### Record extracts
──────────────────────────────

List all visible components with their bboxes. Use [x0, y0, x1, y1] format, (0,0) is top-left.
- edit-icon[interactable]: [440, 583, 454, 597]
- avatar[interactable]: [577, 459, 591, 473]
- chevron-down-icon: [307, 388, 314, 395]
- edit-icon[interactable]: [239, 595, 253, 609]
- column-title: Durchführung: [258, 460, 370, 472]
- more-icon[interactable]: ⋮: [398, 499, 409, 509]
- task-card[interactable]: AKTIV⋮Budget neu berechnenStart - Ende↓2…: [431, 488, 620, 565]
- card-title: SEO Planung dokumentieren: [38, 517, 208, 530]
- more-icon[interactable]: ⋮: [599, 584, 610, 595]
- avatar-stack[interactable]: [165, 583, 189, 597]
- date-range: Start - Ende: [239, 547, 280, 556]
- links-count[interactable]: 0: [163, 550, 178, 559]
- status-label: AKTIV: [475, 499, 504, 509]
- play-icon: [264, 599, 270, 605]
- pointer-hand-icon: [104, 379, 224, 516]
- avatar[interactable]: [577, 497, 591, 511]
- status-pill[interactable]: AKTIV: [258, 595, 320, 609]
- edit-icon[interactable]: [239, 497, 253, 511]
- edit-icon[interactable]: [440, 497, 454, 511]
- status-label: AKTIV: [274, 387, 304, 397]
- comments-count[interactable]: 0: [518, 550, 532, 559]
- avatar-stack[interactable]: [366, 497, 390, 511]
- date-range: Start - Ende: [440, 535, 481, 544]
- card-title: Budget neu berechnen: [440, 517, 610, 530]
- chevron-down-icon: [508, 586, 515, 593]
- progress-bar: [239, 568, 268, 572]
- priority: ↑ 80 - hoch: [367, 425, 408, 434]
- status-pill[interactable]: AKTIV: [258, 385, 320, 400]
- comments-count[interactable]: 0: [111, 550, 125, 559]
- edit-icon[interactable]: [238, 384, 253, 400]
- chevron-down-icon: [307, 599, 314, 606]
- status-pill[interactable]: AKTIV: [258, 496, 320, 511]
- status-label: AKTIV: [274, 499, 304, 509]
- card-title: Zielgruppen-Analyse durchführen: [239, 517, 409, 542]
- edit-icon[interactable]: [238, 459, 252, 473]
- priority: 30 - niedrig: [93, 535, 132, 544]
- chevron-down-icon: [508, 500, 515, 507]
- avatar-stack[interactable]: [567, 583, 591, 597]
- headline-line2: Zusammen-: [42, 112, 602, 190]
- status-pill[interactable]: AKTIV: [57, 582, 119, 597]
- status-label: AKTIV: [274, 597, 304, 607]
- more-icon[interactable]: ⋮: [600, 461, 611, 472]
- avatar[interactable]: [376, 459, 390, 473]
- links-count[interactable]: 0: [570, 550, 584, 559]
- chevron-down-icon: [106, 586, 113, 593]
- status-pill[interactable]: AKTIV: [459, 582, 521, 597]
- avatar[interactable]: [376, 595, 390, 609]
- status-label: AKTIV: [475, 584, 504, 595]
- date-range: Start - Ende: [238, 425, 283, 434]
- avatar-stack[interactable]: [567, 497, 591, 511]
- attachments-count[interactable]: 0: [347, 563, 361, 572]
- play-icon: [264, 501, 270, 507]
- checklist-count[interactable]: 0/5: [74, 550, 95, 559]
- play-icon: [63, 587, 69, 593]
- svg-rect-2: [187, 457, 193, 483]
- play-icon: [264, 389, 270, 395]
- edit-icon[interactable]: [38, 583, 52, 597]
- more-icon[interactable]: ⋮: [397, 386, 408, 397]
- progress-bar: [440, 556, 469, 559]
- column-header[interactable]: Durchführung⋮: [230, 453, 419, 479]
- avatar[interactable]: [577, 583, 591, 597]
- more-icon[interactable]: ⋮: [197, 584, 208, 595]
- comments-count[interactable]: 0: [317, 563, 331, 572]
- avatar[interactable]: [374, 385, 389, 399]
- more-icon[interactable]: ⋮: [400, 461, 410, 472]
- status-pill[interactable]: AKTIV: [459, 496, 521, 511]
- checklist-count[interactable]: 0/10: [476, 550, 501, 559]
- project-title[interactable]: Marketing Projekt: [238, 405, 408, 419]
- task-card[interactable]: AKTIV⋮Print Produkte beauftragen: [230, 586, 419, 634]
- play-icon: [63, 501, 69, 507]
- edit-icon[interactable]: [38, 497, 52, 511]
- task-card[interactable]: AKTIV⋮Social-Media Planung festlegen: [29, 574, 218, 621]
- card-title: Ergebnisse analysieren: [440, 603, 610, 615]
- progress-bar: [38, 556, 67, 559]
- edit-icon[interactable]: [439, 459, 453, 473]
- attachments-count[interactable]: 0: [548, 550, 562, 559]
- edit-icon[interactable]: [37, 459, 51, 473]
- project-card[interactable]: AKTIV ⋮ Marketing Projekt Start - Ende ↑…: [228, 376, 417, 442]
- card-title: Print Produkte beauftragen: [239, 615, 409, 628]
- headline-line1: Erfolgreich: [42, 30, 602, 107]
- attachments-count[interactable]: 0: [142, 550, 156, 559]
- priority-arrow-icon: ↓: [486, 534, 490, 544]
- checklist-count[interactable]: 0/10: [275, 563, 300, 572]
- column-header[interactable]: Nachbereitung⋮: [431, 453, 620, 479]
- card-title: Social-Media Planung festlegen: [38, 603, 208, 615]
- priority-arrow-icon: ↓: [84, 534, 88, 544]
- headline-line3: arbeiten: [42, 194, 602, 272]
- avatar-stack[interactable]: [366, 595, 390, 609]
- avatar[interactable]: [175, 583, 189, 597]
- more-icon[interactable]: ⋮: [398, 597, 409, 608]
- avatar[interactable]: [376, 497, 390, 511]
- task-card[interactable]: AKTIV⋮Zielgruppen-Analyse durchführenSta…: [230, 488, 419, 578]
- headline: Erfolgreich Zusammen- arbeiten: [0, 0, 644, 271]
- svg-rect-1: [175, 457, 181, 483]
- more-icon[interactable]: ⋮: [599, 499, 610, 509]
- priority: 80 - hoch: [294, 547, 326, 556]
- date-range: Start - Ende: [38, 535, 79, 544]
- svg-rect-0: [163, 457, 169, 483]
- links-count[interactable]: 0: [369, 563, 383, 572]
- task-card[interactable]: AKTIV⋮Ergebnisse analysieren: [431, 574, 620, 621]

──────────────────────────────

### Try it
Search the material above for the string "Budget". Show every line that holds it.

### Your solution
- task-card[interactable]: AKTIV⋮Budget neu berechnenStart - Ende↓2…: [431, 488, 620, 565]
- card-title: Budget neu berechnen: [440, 517, 610, 530]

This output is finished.